DIRECTIONS FOR THIS TASK:
The data below should be retyped exactly, with the pictures left out.
⁂
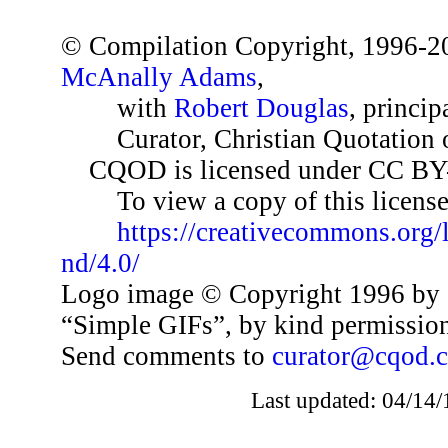
© Compilation Copyright, 1996-2
McAnally Adams
,
with
Robert Douglas
, princip
Curator, Christian Quotation o
CQOD is licensed under CC BY
To view a copy of this license,
https://creativecommons.org/
nd/4.0/
Logo image © Copyright 1996 by 
“Simple GIFs”, by kind permissio
Send comments to
curator@cqod.
Last updated: 04/14/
⁂
EXERCISE ANSWER:
© Compilation Copyright, 1996-2
McAnally Adams
,
with
Robert Douglas
, princip
Curator, Christian Quotation o
CQOD is licensed under CC BY
To view a copy of this license,
https://creativecommons.org/
nd/4.0/
Logo image © Copyright 1996 by 
“Simple GIFs”, by kind permissio
Send comments to
curator@cqod.
Last updated: 04/14/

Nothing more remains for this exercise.